**Problem requirements**
Retrieve every line of the data holding the word "search".

**Dataset records**
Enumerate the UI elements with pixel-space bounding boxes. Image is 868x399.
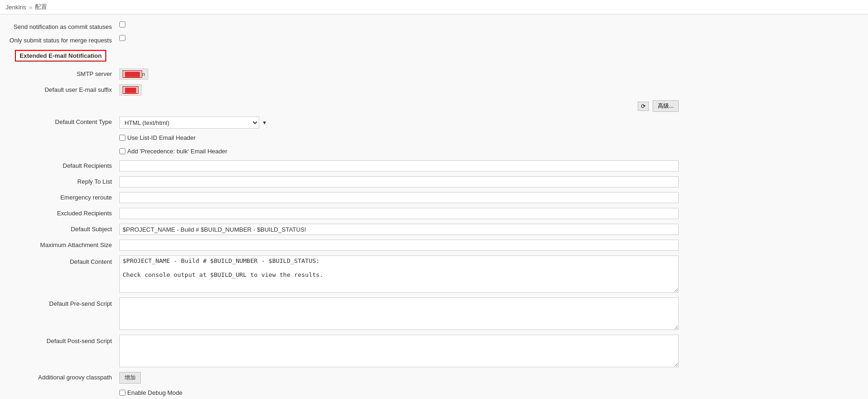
smtp-server-label: SMTP server [7,69,119,77]
default-recipients-row: Default Recipients [0,158,868,174]
default-subject-field [119,224,861,235]
content-type-field: HTML (text/html) Plain Text (text/plain)… [119,117,861,129]
default-content-row: Default Content $PROJECT_NAME - Build # … [0,253,868,295]
enable-debug-checkbox-row: Enable Debug Mode [119,388,183,397]
smtp-server-input-wrapper: ▓▓▓▓ n [119,69,148,80]
additional-groovy-field: 增加 [119,372,861,384]
use-listid-label-spacer [7,133,119,135]
reply-to-list-input[interactable] [119,176,679,187]
emergency-reroute-label: Emergency reroute [7,192,119,201]
additional-groovy-label: Additional groovy classpath [7,372,119,381]
form-section: Send notification as commit statuses Onl… [0,19,868,399]
breadcrumb-arrow: » [29,4,32,11]
advanced-label-spacer [7,100,119,102]
only-submit-field [119,35,861,41]
postsend-script-field [119,335,861,367]
breadcrumb: Jenkins » 配置 [0,0,868,14]
advanced-btn-row: ⟳ 高级... [0,98,868,114]
smtp-server-redacted: ▓▓▓▓ [123,70,142,78]
reply-to-list-row: Reply To List [0,174,868,190]
presend-script-label: Default Pre-send Script [7,297,119,307]
add-precedence-label-spacer [7,147,119,149]
default-suffix-redacted: ▓▓▓ [123,86,138,94]
content-type-label: Default Content Type [7,117,119,125]
use-listid-row: Use List-ID Email Header [0,131,868,144]
excluded-recipients-label: Excluded Recipients [7,208,119,217]
emergency-reroute-input[interactable] [119,192,679,203]
default-content-field: $PROJECT_NAME - Build # $BUILD_NUMBER - … [119,255,861,293]
postsend-script-label: Default Post-send Script [7,335,119,344]
reload-icon-btn[interactable]: ⟳ [638,102,649,111]
default-recipients-input[interactable] [119,160,679,172]
default-suffix-input-wrapper: ▓▓▓ [119,84,142,96]
dropdown-arrow: ▼ [262,120,267,125]
additional-groovy-row: Additional groovy classpath 增加 [0,370,868,386]
use-listid-checkbox[interactable] [119,135,125,141]
send-notification-label: Send notification as commit statuses [7,21,119,30]
default-content-label: Default Content [7,255,119,265]
send-notification-checkbox[interactable] [119,21,125,28]
only-submit-checkbox[interactable] [119,35,125,41]
default-suffix-field: ▓▓▓ [119,84,861,96]
presend-script-textarea[interactable] [119,297,679,330]
send-notification-field [119,21,861,28]
enable-debug-row: Enable Debug Mode [0,386,868,399]
only-submit-label: Only submit status for merge requests [7,35,119,44]
only-submit-row: Only submit status for merge requests [0,33,868,46]
smtp-server-field: ▓▓▓▓ n [119,69,861,80]
content-type-row: Default Content Type HTML (text/html) Pl… [0,114,868,131]
excluded-recipients-row: Excluded Recipients [0,206,868,221]
smtp-server-row: SMTP server ▓▓▓▓ n [0,66,868,82]
default-suffix-row: Default user E-mail suffix ▓▓▓ [0,82,868,98]
extended-email-title: Extended E-mail Notification [15,50,106,62]
default-content-textarea[interactable]: $PROJECT_NAME - Build # $BUILD_NUMBER - … [119,255,679,293]
postsend-script-row: Default Post-send Script [0,332,868,370]
add-precedence-checkbox-label: Add 'Precedence: bulk' Email Header [127,148,227,155]
max-attachment-field [119,240,861,251]
reply-to-list-label: Reply To List [7,176,119,185]
advanced-button[interactable]: 高级... [653,100,679,112]
postsend-script-textarea[interactable] [119,335,679,367]
max-attachment-row: Maximum Attachment Size [0,237,868,253]
default-recipients-label: Default Recipients [7,160,119,169]
enable-debug-checkbox[interactable] [119,390,125,396]
use-listid-field: Use List-ID Email Header [119,133,861,142]
advanced-field: ⟳ 高级... [119,100,679,112]
max-attachment-label: Maximum Attachment Size [7,240,119,248]
emergency-reroute-row: Emergency reroute [0,190,868,206]
default-subject-input[interactable] [119,224,679,235]
max-attachment-input[interactable] [119,240,679,251]
excluded-recipients-input[interactable] [119,208,679,219]
use-listid-checkbox-row: Use List-ID Email Header [119,133,196,142]
emergency-reroute-field [119,192,861,203]
add-precedence-row: Add 'Precedence: bulk' Email Header [0,144,868,158]
extended-email-header-row: Extended E-mail Notification [0,46,868,66]
enable-debug-label-spacer [7,388,119,390]
default-recipients-field [119,160,861,172]
content-type-select[interactable]: HTML (text/html) Plain Text (text/plain) [119,117,259,129]
enable-debug-checkbox-label: Enable Debug Mode [127,389,183,396]
add-precedence-field: Add 'Precedence: bulk' Email Header [119,147,861,156]
enable-debug-field: Enable Debug Mode [119,388,861,397]
default-subject-label: Default Subject [7,224,119,233]
add-precedence-checkbox-row: Add 'Precedence: bulk' Email Header [119,147,227,156]
use-listid-checkbox-label: Use List-ID Email Header [127,134,196,141]
config-link[interactable]: 配置 [35,3,47,11]
presend-script-row: Default Pre-send Script [0,295,868,332]
jenkins-link[interactable]: Jenkins [6,4,26,11]
reply-to-list-field [119,176,861,187]
excluded-recipients-field [119,208,861,219]
presend-script-field [119,297,861,330]
add-precedence-checkbox[interactable] [119,148,125,154]
default-suffix-label: Default user E-mail suffix [7,84,119,93]
send-notification-row: Send notification as commit statuses [0,19,868,33]
add-button[interactable]: 增加 [119,372,141,384]
default-subject-row: Default Subject [0,221,868,237]
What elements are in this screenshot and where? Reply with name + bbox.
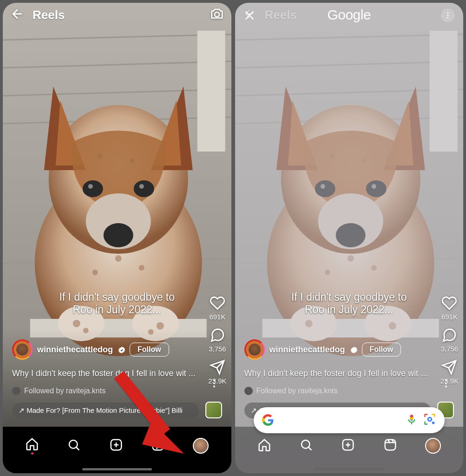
svg-point-13 [134, 180, 154, 197]
svg-point-33 [69, 440, 78, 449]
verified-badge-icon [350, 346, 357, 353]
svg-point-55 [329, 153, 335, 159]
verified-badge-icon [118, 346, 125, 353]
svg-point-60 [305, 320, 312, 327]
author-row[interactable]: winniethecattledog Follow [12, 339, 169, 360]
svg-point-11 [104, 223, 133, 247]
comment-count: 3,756 [209, 345, 226, 353]
audio-thumbnail[interactable] [205, 402, 222, 418]
bottom-nav [235, 427, 464, 473]
reels-title: Reels [33, 8, 65, 22]
svg-point-48 [315, 180, 335, 197]
nav-profile[interactable] [193, 438, 209, 454]
nav-create[interactable] [109, 438, 123, 454]
follower-avatar-icon [244, 387, 253, 395]
svg-rect-35 [153, 440, 164, 450]
svg-point-12 [83, 180, 103, 197]
svg-rect-52 [262, 319, 439, 337]
nav-create [341, 438, 355, 454]
svg-point-57 [347, 255, 354, 262]
camera-icon[interactable] [210, 7, 224, 23]
svg-point-29 [215, 12, 219, 17]
svg-point-30 [213, 380, 215, 382]
google-g-icon [262, 414, 274, 426]
home-indicator[interactable] [314, 468, 384, 470]
close-icon[interactable] [243, 9, 256, 23]
svg-point-20 [130, 159, 135, 163]
svg-point-22 [92, 270, 98, 275]
screenshot-comparison: Reels If I didn't say goodbye to Roo in … [0, 0, 466, 476]
nav-home [257, 438, 271, 454]
follower-avatar-icon [12, 387, 20, 395]
author-row: winniethecattledog Follow [244, 339, 401, 360]
svg-point-23 [139, 265, 144, 271]
svg-point-21 [115, 255, 122, 262]
comment-button: 3,756 [441, 327, 459, 353]
like-button[interactable]: 691K [209, 295, 225, 321]
home-indicator[interactable] [82, 468, 152, 470]
mic-icon[interactable] [406, 413, 418, 427]
svg-point-32 [213, 386, 215, 388]
back-arrow-icon[interactable] [10, 7, 24, 23]
reel-description[interactable]: Why I didn't keep the foster dog I fell … [12, 369, 203, 378]
svg-point-63 [445, 383, 447, 384]
nav-profile [425, 438, 441, 454]
svg-point-14 [88, 184, 93, 189]
svg-point-51 [371, 184, 376, 189]
right-screenshot: Reels If I didn't say goodbye to Roo in … [235, 3, 464, 473]
bottom-nav [3, 427, 231, 473]
svg-point-73 [432, 422, 435, 424]
left-screenshot: Reels If I didn't say goodbye to Roo in … [3, 3, 231, 473]
nav-reels [383, 438, 397, 454]
svg-point-50 [320, 184, 325, 189]
followed-by-label: Followed by raviteja.knts [24, 387, 105, 395]
overflow-menu-icon[interactable] [441, 8, 455, 22]
nav-home[interactable] [25, 437, 39, 455]
follow-button[interactable]: Follow [130, 343, 169, 357]
svg-point-69 [447, 15, 449, 16]
author-avatar [244, 339, 265, 360]
svg-point-47 [335, 223, 365, 247]
follow-button: Follow [362, 343, 401, 357]
svg-point-15 [139, 184, 144, 189]
svg-point-75 [429, 418, 431, 421]
google-lens-header: Google [235, 3, 464, 27]
action-rail: 691K 3,756 23.9K [208, 295, 226, 385]
more-options-icon[interactable] [209, 378, 219, 390]
svg-point-70 [447, 17, 449, 19]
audio-label: ↗ Made For? [From The Motion Picture "Ba… [19, 406, 183, 415]
video-caption: If I didn't say goodbye to Roo in July 2… [28, 291, 206, 316]
comment-button[interactable]: 3,756 [209, 327, 226, 353]
svg-rect-7 [197, 31, 225, 152]
more-options-icon [441, 378, 451, 390]
followed-by-row: Followed by raviteja.knts [244, 387, 338, 395]
like-count: 691K [209, 313, 225, 321]
nav-search[interactable] [67, 438, 81, 454]
video-caption: If I didn't say goodbye to Roo in July 2… [260, 291, 438, 316]
audio-pill[interactable]: ↗ Made For? [From The Motion Picture "Ba… [12, 403, 199, 418]
svg-point-31 [213, 383, 215, 384]
svg-rect-67 [385, 440, 395, 450]
lens-icon[interactable] [423, 413, 436, 428]
google-logo: Google [327, 7, 371, 23]
nav-search [299, 438, 313, 454]
svg-point-65 [302, 440, 310, 449]
followed-by-row[interactable]: Followed by raviteja.knts [12, 387, 105, 395]
svg-point-49 [366, 180, 386, 197]
author-username[interactable]: winniethecattledog [37, 345, 113, 355]
svg-point-56 [362, 159, 367, 163]
author-avatar[interactable] [12, 339, 33, 360]
nav-reels[interactable] [151, 438, 165, 454]
svg-point-61 [388, 322, 396, 330]
svg-point-19 [97, 153, 103, 159]
svg-rect-72 [410, 417, 413, 420]
svg-point-62 [445, 380, 447, 382]
svg-point-24 [73, 320, 80, 327]
svg-rect-43 [429, 31, 457, 152]
svg-point-68 [447, 12, 449, 13]
svg-point-58 [324, 270, 330, 275]
google-search-bar[interactable] [254, 407, 445, 433]
svg-point-64 [445, 386, 447, 388]
reel-description: Why I didn't keep the foster dog I fell … [244, 369, 436, 378]
action-rail: 691K 3,756 23.9K [440, 295, 459, 385]
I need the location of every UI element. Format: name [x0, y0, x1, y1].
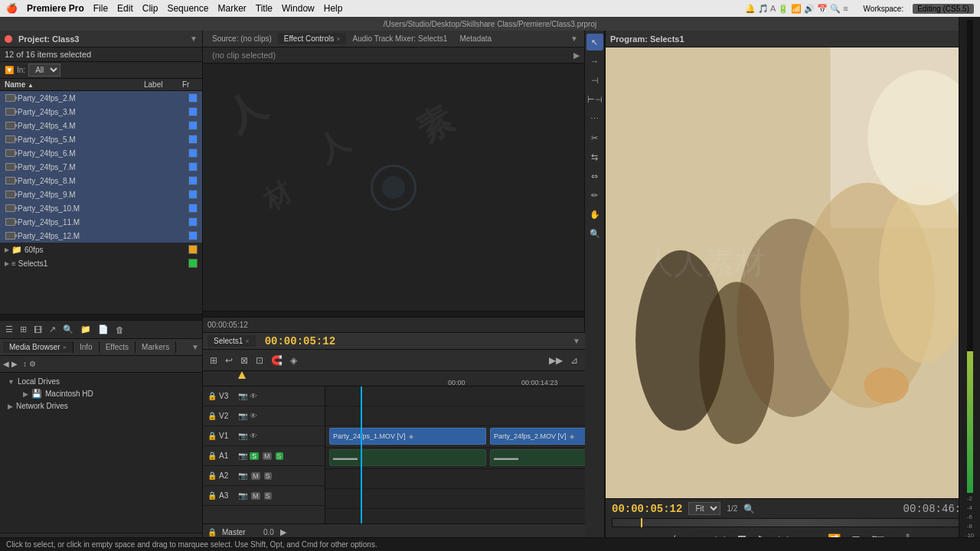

**Reply to the exercise**
nav-search[interactable] [67, 438, 81, 454]
nav-search [299, 438, 313, 454]
google-search-bar[interactable] [254, 407, 445, 433]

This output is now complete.